Emotions cloud the ability for good judgment. Maturity, which doesn’t always mean age, limits it. Physical needs such as hunger and sleep also impact the ability to make healthy choices. Personal preferences bring another factor into the mix of what affects the quality of our decisions.
With all of these factors at play, how can we consistently operate with good judgment? How can we truly make healthy and positive choices more often than not throughout every area of life?
- Learn from mistakes. Not only from your own mistakes, but the mistakes of others as well. A mistake only equals wasted resources when we fail to apply its lessons.
- Have patience. This means patience not only with other people but with yourself as well. Hurrying often leads to poor decisions or even choices that lead us to say “good enough” rather than striving for our best.
- Don’t decide. Sometimes we make decisions just to not have the decision lingering over us. Often, waiting would have led to a natural resolution or solution.
- Value small decisions. Small changes made over time add up to make a big difference. Never underestimate the impact your small choices can have on your life.
- Seek wisdom. Trusting my thoughts when emotions are running at full tilt has often proved a mistake. Relying on others, whether trusted friends or even experts through books, helps keep me on track. For a start, try Proverbs 4.
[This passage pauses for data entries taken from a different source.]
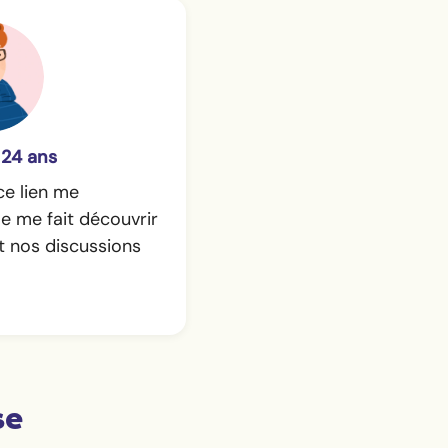
 24 ans
ce lien me
e me fait découvrir
et nos discussions
se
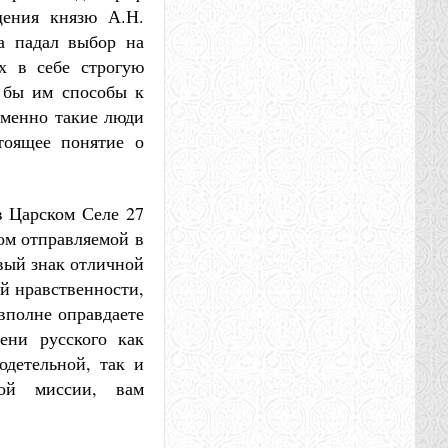
щения князю А.Н.
да падал выбор на
х в себе строгую
а бы им способы к
именно такие люди
тоящее понятие о
в Царском Селе 27
ком отправляемой в
вый знак отличной
й нравственности,
вполне оправдаете
ени русского как
детельной, так и
вой миссии, вам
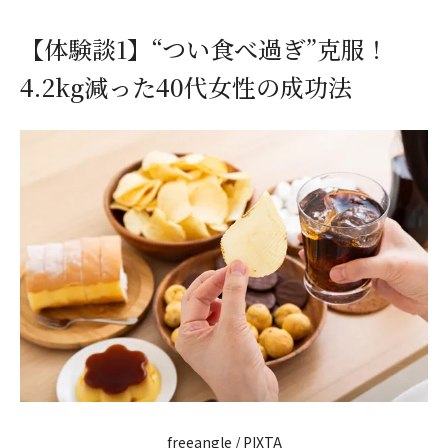
【体験談1】“つい食べ過ぎ”克服！
4.2kg減った40代女性の成功法
freeangle / PIXTA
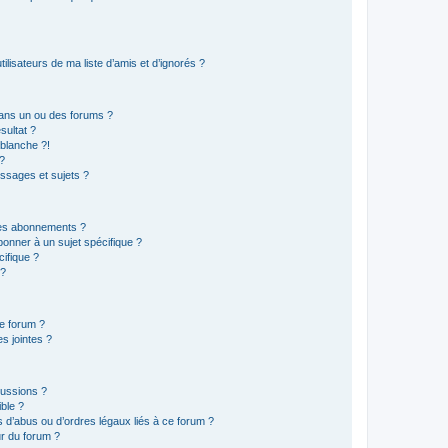
lisateurs de ma liste d’amis et d’ignorés ?
ans un ou des forums ?
sultat ?
blanche ?!
?
ssages et sujets ?
t les abonnements ?
onner à un sujet spécifique ?
ifique ?
 ?
ce forum ?
s jointes ?
cussions ?
ible ?
 d’abus ou d’ordres légaux liés à ce forum ?
r du forum ?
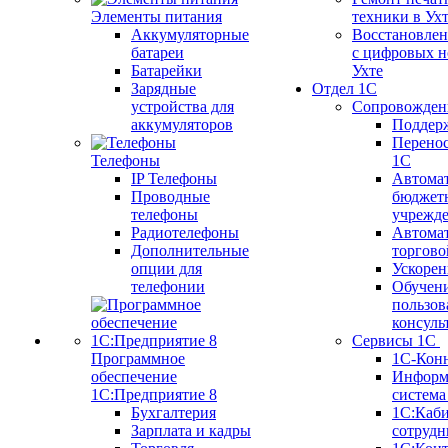
Элементы питания
техники в Ух
Аккумуляторные
Восстановлен
батареи
с цифровых н
Батарейки
Ухте
Зарядные
Отдел 1С
устройства для
Сопровожден
аккумуляторов
Поддер
Перенос
Телефоны
1С
IP Телефоны
Автома
Проводные
бюджет
телефоны
учрежд
Радиотелефоны
Автома
Дополнительные
торгово
опции для
Ускорен
телефонии
Обучен
пользов
консуль
Сервисы 1С
Программное
1С-Кон
обеспечение
Информ
1С:Предприятие 8
систем
Бухгалтерия
1С:Каб
Зарплата и кадры
сотрудн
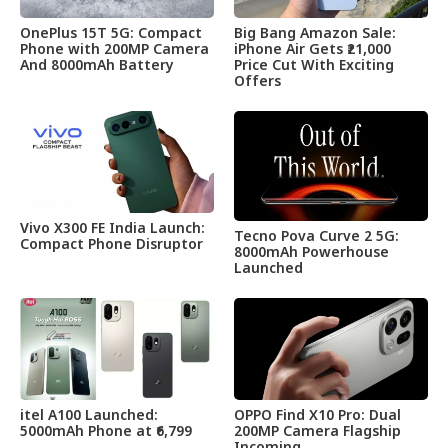
OnePlus 15T 5G: Compact
Big Bang Amazon Sale:
Phone with 200MP Camera
iPhone Air Gets ₹21,000
And 8000mAh Battery
Price Cut With Exciting
Offers
Vivo X300 FE India Launch:
Tecno Pova Curve 2 5G:
Compact Phone Disruptor
8000mAh Powerhouse
Launched
itel A100 Launched:
OPPO Find X10 Pro: Dual
5000mAh Phone at ₹6,799
200MP Camera Flagship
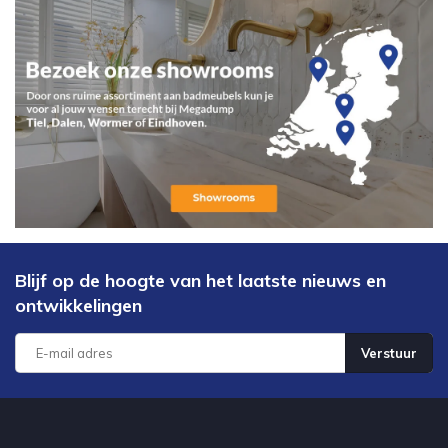
Blijf op de hoogte van het laatste nieuws en
ontwikkelingen
Verstuur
Consistently having good judgment involves learning to not allow emotions to direct and control decisions. Quite often, emotions indicate one path while the right choice leads down a path in the opposite direction. Being able to make the right choice regardless of feelings shows a developing ability to have good judgment. This does not mean feelings are useless. Feelings can actually direct us down the right path if we’ve spent time knowing the steps the Lord would have us take. In other words, feelings can be great gauges, but they shouldn’t drive the car.
DISCUSSION: What examples can you give of any of the above suggestions in action? Or, maybe you have an example where one would have been prudent in hindsight.